Click Here to See This Script.

x=variable.lastIndexOf(var,y);

This built-in call of JavaScript is exactly like the .indexOf(); call, above, but works backwards (i.e., from the end of variable toward the beginning.

variable is any literal string or a variable you set equal to a string.

var is a literal string or a variable you set equal to a string of the single letter, group of letters or word you are looking for in variable.

y is the position in variable that you want the search for your var to begin. It can be any literal whole number from the length of variable -minus-one to one.

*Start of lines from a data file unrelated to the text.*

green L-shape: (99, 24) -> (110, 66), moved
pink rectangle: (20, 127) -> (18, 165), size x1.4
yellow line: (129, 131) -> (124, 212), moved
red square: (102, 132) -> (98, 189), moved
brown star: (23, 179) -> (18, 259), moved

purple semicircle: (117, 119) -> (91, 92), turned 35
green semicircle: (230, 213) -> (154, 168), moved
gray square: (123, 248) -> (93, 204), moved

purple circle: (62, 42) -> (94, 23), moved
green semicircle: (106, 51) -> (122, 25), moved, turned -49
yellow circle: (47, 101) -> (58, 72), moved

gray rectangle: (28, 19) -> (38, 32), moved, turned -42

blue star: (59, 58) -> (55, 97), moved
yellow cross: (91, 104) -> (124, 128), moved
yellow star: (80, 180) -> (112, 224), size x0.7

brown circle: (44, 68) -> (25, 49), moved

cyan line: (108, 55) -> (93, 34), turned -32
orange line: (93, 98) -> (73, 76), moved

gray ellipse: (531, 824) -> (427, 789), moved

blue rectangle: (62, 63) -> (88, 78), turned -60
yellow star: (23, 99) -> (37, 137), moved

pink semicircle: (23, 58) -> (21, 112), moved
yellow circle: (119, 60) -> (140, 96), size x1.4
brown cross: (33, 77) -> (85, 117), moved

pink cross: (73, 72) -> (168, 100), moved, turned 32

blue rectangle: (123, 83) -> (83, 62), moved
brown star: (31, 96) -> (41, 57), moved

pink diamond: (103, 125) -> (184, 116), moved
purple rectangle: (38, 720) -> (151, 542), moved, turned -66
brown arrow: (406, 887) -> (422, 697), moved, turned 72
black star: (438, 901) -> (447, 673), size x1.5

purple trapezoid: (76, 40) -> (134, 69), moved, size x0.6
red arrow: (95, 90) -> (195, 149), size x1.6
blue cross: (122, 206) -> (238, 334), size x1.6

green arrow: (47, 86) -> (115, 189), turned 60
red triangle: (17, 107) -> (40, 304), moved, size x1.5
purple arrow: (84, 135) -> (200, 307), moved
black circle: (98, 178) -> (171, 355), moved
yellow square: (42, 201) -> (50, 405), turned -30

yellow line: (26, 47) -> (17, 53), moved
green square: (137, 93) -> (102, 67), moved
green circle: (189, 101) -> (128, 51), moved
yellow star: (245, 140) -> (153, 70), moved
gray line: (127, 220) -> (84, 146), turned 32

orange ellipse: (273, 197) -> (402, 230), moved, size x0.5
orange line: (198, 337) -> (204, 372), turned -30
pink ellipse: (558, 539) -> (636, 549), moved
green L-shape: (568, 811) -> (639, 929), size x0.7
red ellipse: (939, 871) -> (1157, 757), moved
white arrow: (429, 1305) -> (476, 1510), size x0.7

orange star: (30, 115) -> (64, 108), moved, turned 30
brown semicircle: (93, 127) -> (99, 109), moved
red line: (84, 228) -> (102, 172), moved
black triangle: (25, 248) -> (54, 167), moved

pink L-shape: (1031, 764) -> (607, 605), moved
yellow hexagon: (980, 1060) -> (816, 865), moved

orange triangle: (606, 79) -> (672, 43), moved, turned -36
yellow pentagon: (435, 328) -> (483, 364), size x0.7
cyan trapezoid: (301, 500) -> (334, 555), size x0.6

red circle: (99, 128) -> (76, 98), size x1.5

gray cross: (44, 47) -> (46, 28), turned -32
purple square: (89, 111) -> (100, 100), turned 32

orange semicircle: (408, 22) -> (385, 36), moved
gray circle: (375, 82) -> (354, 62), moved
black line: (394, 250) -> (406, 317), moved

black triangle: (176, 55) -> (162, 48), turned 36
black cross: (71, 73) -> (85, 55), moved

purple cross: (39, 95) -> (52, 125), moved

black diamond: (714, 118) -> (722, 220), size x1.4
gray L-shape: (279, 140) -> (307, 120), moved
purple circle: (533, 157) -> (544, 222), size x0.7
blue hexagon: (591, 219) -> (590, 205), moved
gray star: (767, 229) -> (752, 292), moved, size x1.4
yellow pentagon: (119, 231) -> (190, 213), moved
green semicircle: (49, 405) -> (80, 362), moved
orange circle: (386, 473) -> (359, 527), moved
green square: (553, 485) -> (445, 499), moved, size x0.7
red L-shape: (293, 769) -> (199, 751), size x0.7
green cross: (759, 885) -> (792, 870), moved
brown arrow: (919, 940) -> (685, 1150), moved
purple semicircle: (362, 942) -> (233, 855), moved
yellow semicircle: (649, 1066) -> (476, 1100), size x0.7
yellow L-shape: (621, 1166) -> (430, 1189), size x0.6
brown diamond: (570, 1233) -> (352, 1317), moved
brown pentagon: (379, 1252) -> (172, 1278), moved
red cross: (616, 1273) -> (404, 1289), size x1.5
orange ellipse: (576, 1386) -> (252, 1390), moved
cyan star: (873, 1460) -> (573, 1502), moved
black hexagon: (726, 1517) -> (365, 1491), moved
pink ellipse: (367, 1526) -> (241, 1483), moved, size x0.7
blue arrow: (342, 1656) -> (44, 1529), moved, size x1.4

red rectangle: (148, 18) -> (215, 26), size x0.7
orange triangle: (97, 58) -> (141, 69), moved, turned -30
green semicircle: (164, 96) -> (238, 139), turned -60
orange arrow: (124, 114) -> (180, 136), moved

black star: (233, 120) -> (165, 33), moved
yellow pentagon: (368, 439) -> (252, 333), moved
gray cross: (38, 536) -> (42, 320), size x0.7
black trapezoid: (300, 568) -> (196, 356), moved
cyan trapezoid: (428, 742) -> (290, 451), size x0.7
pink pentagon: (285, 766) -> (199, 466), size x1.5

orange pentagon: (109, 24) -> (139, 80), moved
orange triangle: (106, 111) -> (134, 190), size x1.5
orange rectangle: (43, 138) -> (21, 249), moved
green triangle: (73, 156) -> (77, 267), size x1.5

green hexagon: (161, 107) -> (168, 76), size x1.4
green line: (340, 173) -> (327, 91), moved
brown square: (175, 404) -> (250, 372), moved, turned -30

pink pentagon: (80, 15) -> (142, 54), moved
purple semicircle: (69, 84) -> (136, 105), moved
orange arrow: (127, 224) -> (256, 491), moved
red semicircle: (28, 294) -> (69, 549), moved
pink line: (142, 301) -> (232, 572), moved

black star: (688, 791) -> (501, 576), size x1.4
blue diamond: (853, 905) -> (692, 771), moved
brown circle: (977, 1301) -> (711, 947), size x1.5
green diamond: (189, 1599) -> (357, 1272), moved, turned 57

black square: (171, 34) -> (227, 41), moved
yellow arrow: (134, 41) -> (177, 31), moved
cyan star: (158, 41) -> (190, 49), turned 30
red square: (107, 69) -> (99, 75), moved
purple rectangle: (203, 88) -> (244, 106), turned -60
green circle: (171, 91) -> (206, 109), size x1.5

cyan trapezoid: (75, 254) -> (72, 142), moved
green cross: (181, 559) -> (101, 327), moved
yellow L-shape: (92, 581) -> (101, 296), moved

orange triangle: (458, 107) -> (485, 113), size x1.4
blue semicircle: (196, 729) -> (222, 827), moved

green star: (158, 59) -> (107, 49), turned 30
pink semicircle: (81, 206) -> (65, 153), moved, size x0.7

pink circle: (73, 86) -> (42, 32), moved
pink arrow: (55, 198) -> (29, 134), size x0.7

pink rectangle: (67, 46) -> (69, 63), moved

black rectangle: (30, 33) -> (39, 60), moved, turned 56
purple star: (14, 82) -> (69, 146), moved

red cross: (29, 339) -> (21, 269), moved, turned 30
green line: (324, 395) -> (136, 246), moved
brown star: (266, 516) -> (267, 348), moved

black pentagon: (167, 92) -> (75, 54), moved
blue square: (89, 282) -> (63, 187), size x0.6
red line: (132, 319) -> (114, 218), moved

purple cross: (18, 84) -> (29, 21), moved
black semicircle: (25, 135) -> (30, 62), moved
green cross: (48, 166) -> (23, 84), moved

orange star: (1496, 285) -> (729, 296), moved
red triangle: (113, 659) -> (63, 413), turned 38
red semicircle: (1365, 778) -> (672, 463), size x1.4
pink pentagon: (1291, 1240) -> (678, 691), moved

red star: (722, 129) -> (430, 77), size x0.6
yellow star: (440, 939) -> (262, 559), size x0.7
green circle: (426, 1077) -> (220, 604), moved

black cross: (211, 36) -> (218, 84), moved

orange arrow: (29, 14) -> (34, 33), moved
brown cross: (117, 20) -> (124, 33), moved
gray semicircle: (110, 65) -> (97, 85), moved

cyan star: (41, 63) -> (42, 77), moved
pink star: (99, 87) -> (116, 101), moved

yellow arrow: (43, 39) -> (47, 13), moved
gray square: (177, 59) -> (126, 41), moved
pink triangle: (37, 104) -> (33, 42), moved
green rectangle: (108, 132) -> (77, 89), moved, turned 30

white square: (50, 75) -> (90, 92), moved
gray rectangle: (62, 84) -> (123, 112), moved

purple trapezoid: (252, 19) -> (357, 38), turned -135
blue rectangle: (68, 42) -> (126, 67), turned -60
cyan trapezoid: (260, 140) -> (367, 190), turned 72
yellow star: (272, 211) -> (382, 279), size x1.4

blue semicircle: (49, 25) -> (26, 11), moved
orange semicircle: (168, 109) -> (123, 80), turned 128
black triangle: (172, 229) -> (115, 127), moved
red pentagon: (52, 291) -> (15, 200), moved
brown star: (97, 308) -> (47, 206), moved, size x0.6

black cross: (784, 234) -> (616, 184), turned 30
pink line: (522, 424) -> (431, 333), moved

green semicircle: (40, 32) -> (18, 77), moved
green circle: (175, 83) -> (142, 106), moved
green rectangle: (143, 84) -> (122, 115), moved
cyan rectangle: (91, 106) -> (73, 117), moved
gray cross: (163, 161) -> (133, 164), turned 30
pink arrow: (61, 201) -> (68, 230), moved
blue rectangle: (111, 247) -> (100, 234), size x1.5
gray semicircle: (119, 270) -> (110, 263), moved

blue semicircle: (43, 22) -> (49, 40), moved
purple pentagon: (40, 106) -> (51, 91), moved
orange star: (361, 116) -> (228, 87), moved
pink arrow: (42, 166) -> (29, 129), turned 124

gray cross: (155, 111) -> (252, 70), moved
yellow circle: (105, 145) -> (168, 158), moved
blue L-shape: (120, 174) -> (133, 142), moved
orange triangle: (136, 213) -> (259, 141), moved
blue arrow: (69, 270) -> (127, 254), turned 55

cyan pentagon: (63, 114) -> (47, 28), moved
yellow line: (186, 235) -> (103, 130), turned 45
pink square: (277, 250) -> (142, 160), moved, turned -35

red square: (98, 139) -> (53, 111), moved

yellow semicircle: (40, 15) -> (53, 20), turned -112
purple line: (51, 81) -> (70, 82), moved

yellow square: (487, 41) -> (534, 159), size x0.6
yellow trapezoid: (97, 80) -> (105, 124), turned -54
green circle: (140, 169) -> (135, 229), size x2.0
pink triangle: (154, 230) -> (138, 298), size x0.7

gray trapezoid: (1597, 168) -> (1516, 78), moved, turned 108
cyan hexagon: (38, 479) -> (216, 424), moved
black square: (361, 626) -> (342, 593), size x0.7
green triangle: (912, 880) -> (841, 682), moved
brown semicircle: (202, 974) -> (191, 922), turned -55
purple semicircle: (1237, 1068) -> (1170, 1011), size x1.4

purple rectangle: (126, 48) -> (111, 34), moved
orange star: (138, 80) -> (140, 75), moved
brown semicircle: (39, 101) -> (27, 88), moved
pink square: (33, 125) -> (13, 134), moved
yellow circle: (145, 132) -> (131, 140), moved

The following simple examples use the .indexOf(); and .lastIndexOf(); calls to locate values in the string "Now is the time".

var str="Now is the time";
var chr="is";
var pos=str.indexOf(chr);

This code snippet would result in:

pos=4;

Here's another code snippet:

var str="Now is the time";
var pos=str.indexOf("the");

This code snippet would result in:

pos=7;

Yet another example:

var str="Now is the time";
var pos=str.indexOf("the",8);

This code snippet would result in:

pos=-1;

Why? Because "the" is not found beginning at position 8 to the end.

Here's an example where it is found:

var str="Now is the time";
var chr="i";
var pos=str.lastIndexOf(chr);

This code snippet would result in:

pos=12;

12 being the position of the last "i" in our search string.

Another example:

var str="Now is the time";
var pos=str.indexOf("t");

This code snippet would result in:

pos=11;

And a final example:

var str="Now is the time";
var pos=str.lastIndexOf("the",12);

This code snippet would result in:

pos=7;

Take note that even when reading backwards from the end of the string, the returned position is counted from the beginning of the string, again with the count commencing with 0.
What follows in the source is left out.